- Location: Aalborg, Denmark
- Dates: 08–10 Feb
- Competitors: 1100 (total in all 3 events) from 51 nations

= 2019 European Junior Karate Championships =

The 46th 2019 European Junior Karate Championships were the edition of the European Karate Championships, and were held in Aalborg, Denmark from 8 to 10 February 2019 along with the Karate Junior & U21 Championships and it was organized by Dansk Karate Forbund.

== Junior Kumite Male -55 KG ==
Luciano Carmine from Italy ranked first and won the gold medal in the Continental Championship with 930 points and a total of 5 matches won. Mikita Rashetnik from Belarus won the silver medal. Burak Ozdemir from Turkey and Victor Cuerva from Spain won bronze medals.
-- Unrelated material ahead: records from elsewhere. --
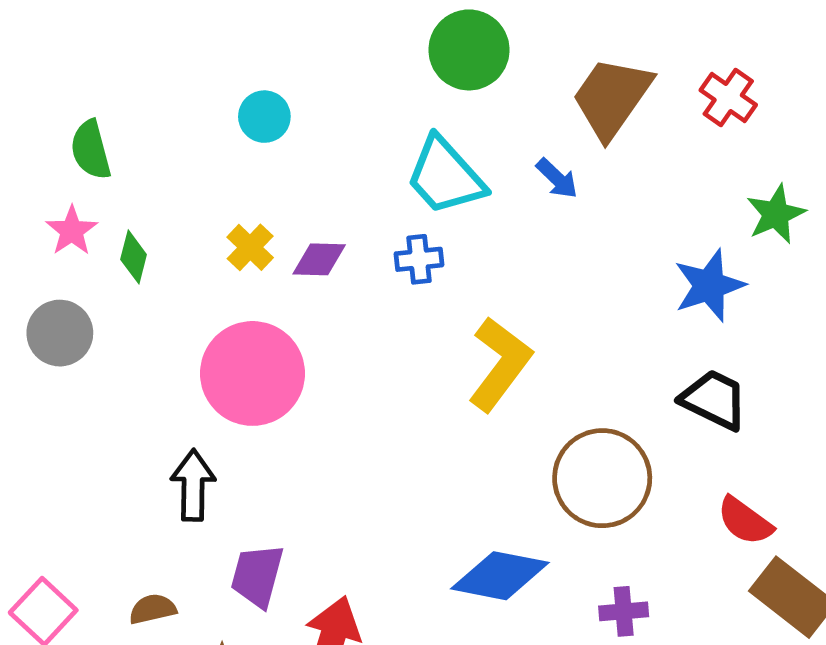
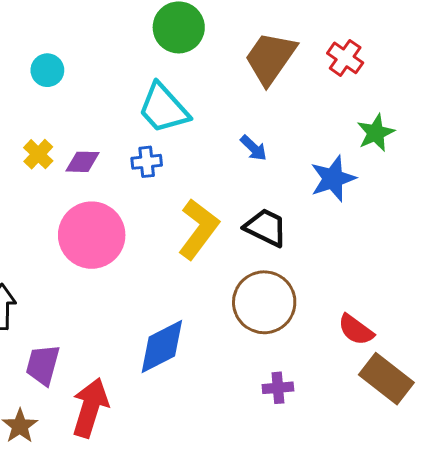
blue arrow: (557, 178) -> (254, 148), moved
pink circle: (253, 373) -> (92, 235), moved
black trapezoid: (714, 400) -> (266, 227), moved
blue diamond: (500, 576) -> (162, 347), moved, turned -38

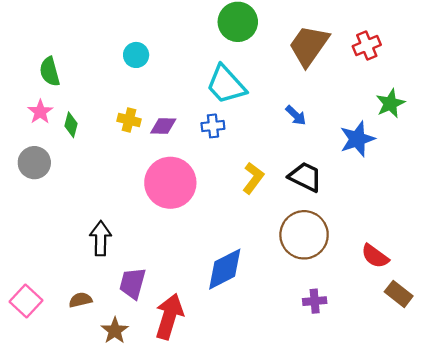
red cross: (345, 58) -> (367, 46), turned 32
yellow cross: (38, 154) -> (129, 120), turned -30
yellow L-shape: (199, 229) -> (253, 178), size x0.7
brown rectangle: (386, 379) -> (399, 294), size x0.7

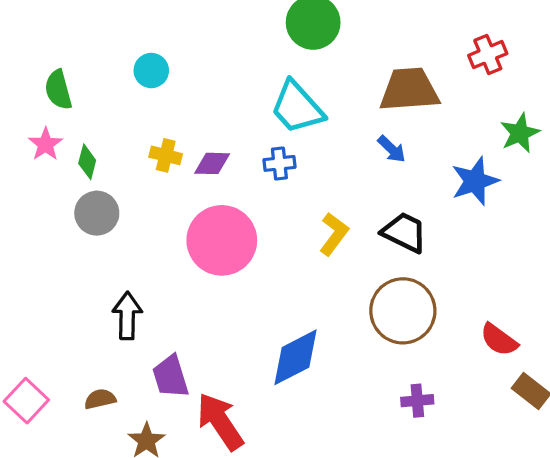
brown trapezoid: (309, 46) -> (409, 90), moved, turned 51
cyan circle: (136, 55) -> (151, 71), moved
gray circle: (34, 163) -> (97, 213), moved
purple trapezoid: (133, 283) -> (171, 377), turned -32
red arrow: (169, 316) -> (220, 421), turned -51

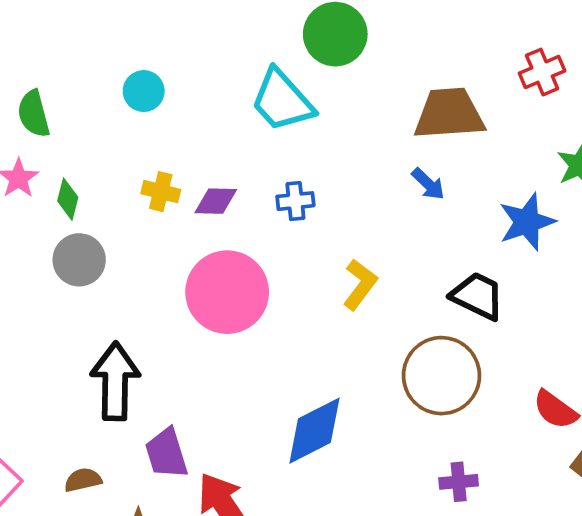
cyan trapezoid: (297, 107) -> (282, 101), moved
black trapezoid: (404, 232) -> (478, 296), moved
black arrow: (127, 316) -> (115, 381), size x1.4

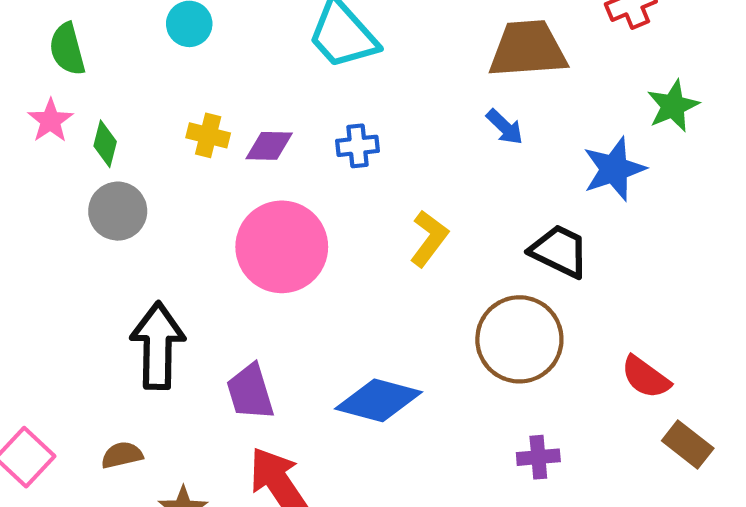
blue diamond: (314, 431) -> (379, 400), turned 42
purple trapezoid: (166, 453) -> (250, 392), moved

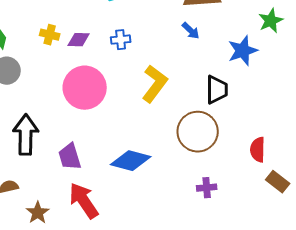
yellow L-shape: (429, 238) -> (155, 84), size x1.4
black trapezoid: (559, 251) -> (217, 90), turned 64
red semicircle: (646, 377) -> (258, 150), turned 55

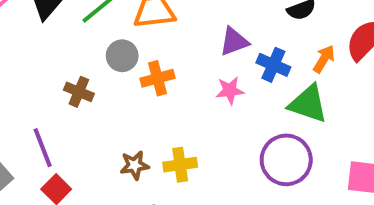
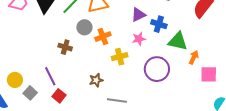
orange arrow: (324, 59) -> (194, 57), moved
purple circle: (286, 160) -> (157, 69), moved
yellow cross: (180, 165) -> (120, 57), moved

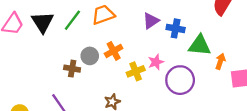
gray circle: (84, 27) -> (90, 56), moved
pink star: (139, 39) -> (156, 62), moved

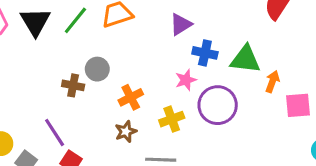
blue cross: (176, 28) -> (205, 53), moved
orange cross: (114, 51) -> (131, 97), moved
yellow cross: (136, 71) -> (172, 119), moved

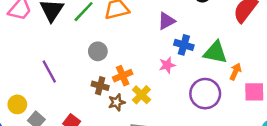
brown cross: (73, 85) -> (100, 86), moved
purple circle: (218, 105) -> (205, 94), moved
yellow cross: (172, 119) -> (141, 95), moved, turned -30
purple line: (55, 132) -> (49, 71), moved

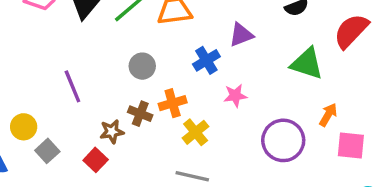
blue cross: (184, 45) -> (206, 60), moved, turned 36
green triangle: (215, 52) -> (307, 64), moved
brown star: (117, 102) -> (112, 132), moved

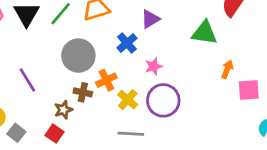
gray circle: (142, 66) -> (78, 56), size x1.6
purple circle: (283, 140) -> (163, 100), moved

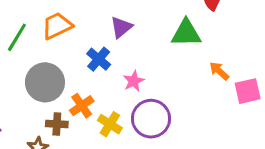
orange arrow: (227, 69) -> (219, 71), turned -60

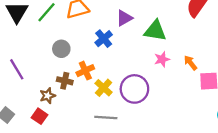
green triangle: (186, 33) -> (155, 31), moved
pink star: (134, 81) -> (162, 59), moved
gray circle: (45, 82) -> (61, 49), size x0.6

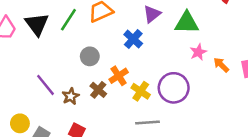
orange arrow: (191, 63) -> (221, 65), moved
brown cross: (65, 81) -> (98, 90), turned 35
brown star: (48, 96) -> (71, 96), moved

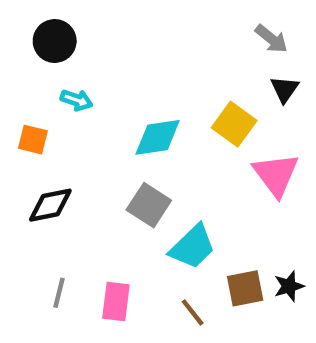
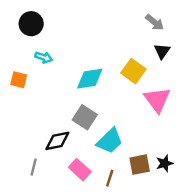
black diamond: (50, 205) -> (57, 141), moved
pink rectangle: (116, 302) -> (80, 170), moved, turned -55
brown line: (193, 312) -> (110, 178), turned 56

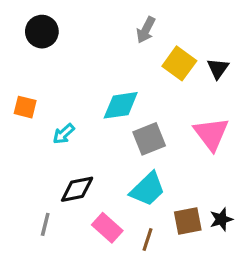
gray arrow: (155, 22) -> (146, 30), moved, turned 78
cyan arrow: (44, 57) -> (64, 134), moved, turned 119
yellow square: (133, 71) -> (179, 63), moved
gray square: (85, 117) -> (149, 139), moved, turned 35

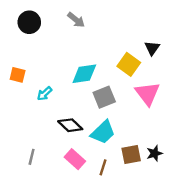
gray arrow: (146, 30) -> (76, 20), moved, turned -78
yellow square: (179, 63) -> (129, 64), moved
black diamond: (77, 189) -> (70, 125), moved, turned 55

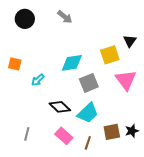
yellow square: (129, 64) -> (110, 55), turned 36

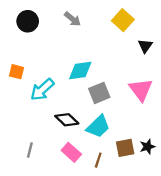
yellow square: (110, 55) -> (123, 20), moved, turned -30
cyan arrow: (38, 80) -> (42, 90), size x1.6

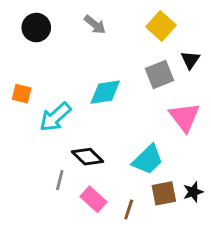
gray square: (99, 93) -> (159, 74), moved
cyan trapezoid: (98, 127) -> (148, 160), moved
gray line: (30, 150) -> (60, 180), moved

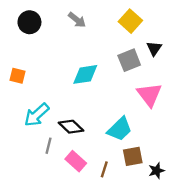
cyan arrow: (55, 117) -> (37, 115), moved
black star: (193, 192) -> (156, 171), moved

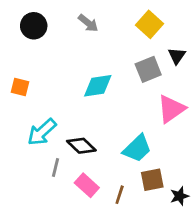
pink triangle: (149, 95) -> (171, 109), turned 32

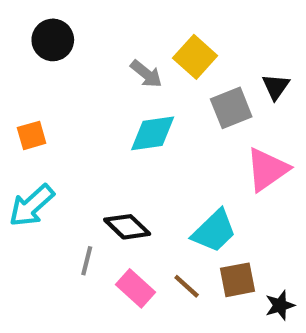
gray arrow: (88, 23) -> (146, 74), moved
yellow square: (150, 24) -> (195, 57), moved
orange square: (20, 87) -> (32, 135), turned -30
cyan arrow: (42, 132) -> (32, 206), moved
brown line: (120, 195) -> (187, 286), moved, turned -66

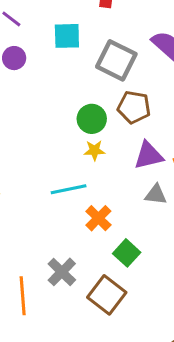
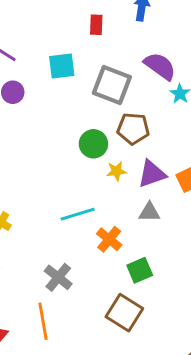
yellow star: (94, 150) -> (116, 171), moved
gray triangle: (156, 195) -> (149, 212), moved
green square: (127, 253) -> (140, 270), turned 30
gray cross: (62, 272) -> (58, 277), moved

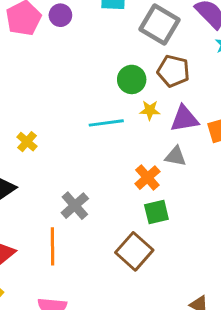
cyan line: (78, 214) -> (106, 123), moved
orange cross: (109, 239) -> (147, 178), moved

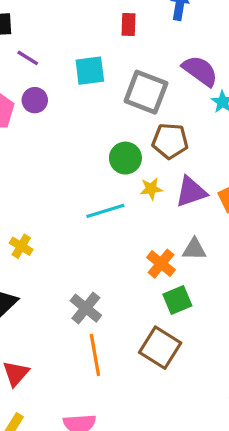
gray triangle: (175, 156) -> (194, 249), moved
orange line: (53, 246) -> (95, 355), moved

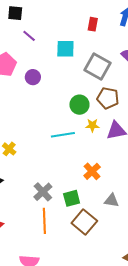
purple circle: (35, 100) -> (33, 77), moved
gray triangle: (194, 249) -> (112, 200), moved
green square: (177, 300) -> (72, 198), moved

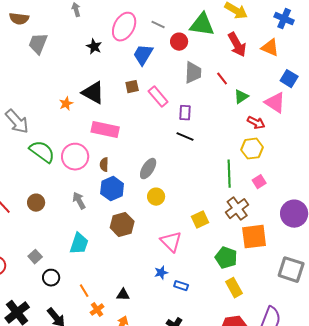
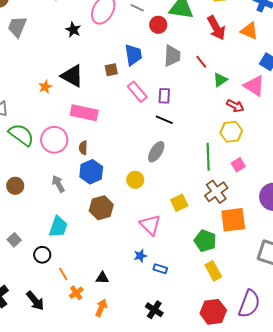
blue trapezoid: (143, 55) -> (133, 55), moved, turned 140
pink rectangle: (158, 97) -> (137, 92), moved
gray ellipse: (148, 169) -> (156, 152), moved
black circle: (51, 278) -> (42, 255), moved

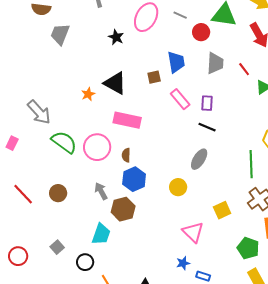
brown hexagon: (101, 208) -> (123, 209), moved

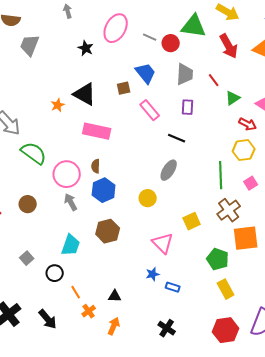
gray line: (180, 15) -> (150, 37), moved
blue trapezoid: (176, 62) -> (146, 73), turned -30
purple rectangle: (207, 103) -> (188, 107), moved
pink circle: (97, 147) -> (67, 174), moved
brown hexagon: (123, 209) -> (108, 231), moved

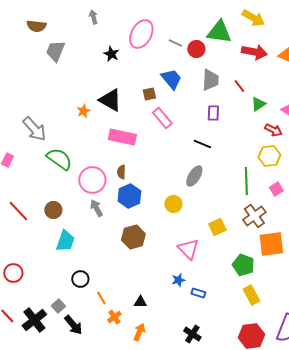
red arrow: (229, 46) -> (254, 52), turned -50
pink rectangle: (150, 110) -> (162, 118), moved
cyan trapezoid: (71, 245) -> (65, 241), moved
gray square: (27, 258) -> (58, 306), moved

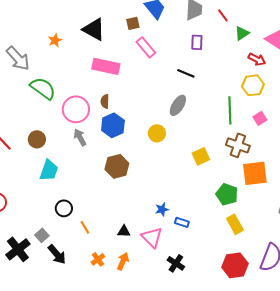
orange star: (83, 111) -> (55, 40), moved
brown cross: (254, 216) -> (238, 145), turned -35
pink triangle: (188, 249) -> (152, 237), moved
orange cross: (114, 317) -> (98, 259), moved

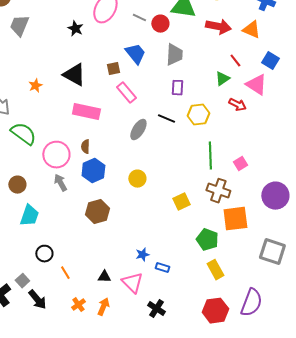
red line: (223, 15) -> (235, 61), moved
yellow hexagon: (253, 85) -> (198, 115), moved
gray ellipse: (178, 105) -> (138, 130), moved

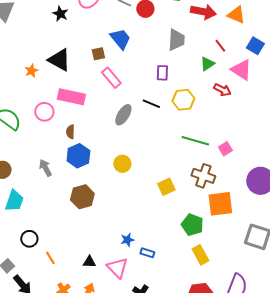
gray trapezoid: (174, 55) -> (176, 40), moved
orange star: (35, 86) -> (31, 71), moved
pink circle: (56, 155) -> (44, 112), moved, size x0.7
green line: (210, 156) -> (195, 141), turned -72

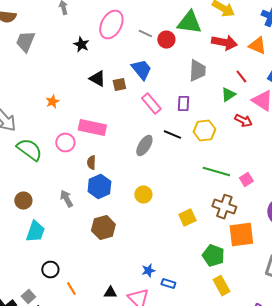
black triangle: (59, 60) -> (97, 79), moved, size x0.7
pink rectangle: (111, 78) -> (151, 104), moved

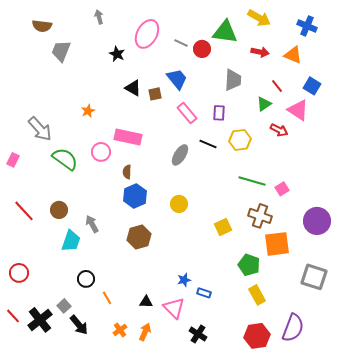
red arrow: (224, 43) -> (260, 52), size x0.7
gray arrow: (66, 199) -> (92, 224), moved

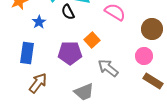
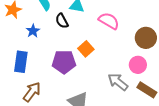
gray arrow: (108, 68) -> (118, 82), moved

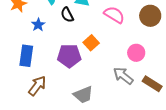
brown circle: (146, 38) -> (150, 16), moved
pink circle: (138, 65) -> (136, 53), moved

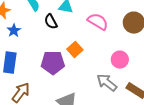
blue star: (38, 25) -> (14, 31), moved

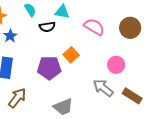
black semicircle: (51, 22) -> (47, 27), turned -70

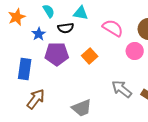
blue star: (10, 36) -> (39, 34), moved
pink circle: (116, 65) -> (135, 51), moved
purple pentagon: (49, 68) -> (57, 54), moved

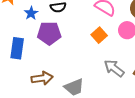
orange square: (90, 56) -> (99, 35), moved
brown arrow: (36, 99) -> (42, 78), moved, turned 45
== Junior Kumite Male -61 KG ==
Aminagha Guliyev from Azerbaijan ranked first and won the gold medal in the Continental Championship with 990 points and a total of 6 matches won. Amar Youness Oualad from Belgium won the silver medal. Aleksandre Tkvatsiria from Georgia and Brahim El Beqqal from France won bronze medals.

== Junior Kumite Male -68 KG ==
Vladislav Taldykin from Russian Federation ranked first and won the gold medal in the Continental Championship with 990 points and a total of 6 matches won. Nguyen Hoang Ngan from Hungary won the silver medal. Yanis Lamotte from France and Daniele De Vivo from Italy won bronze medals.

== Junior Kumite Male -76 KG ==
Raybak Abdesselem from France ranked first and won the gold medal in the Continental Championship with 990 points and a total of 6 matches won. Ilias Hounifa from Belgium won the silver medal. Andrii Zaplitnyi from Ukraine and Hasan Arslan from Turkey won bronze medals.

== Junior Kumite Male +76 KG ==
Crean Christopher McCarthy from Ireland ranked first and won the gold medal in the Continental Championship with 990 points and a total of 6 matches won. Gligor Petkov from Macedonia won the silver medal. Tomas Kosa from Slovakia and Albert Baranov from Estonia won bronze medals.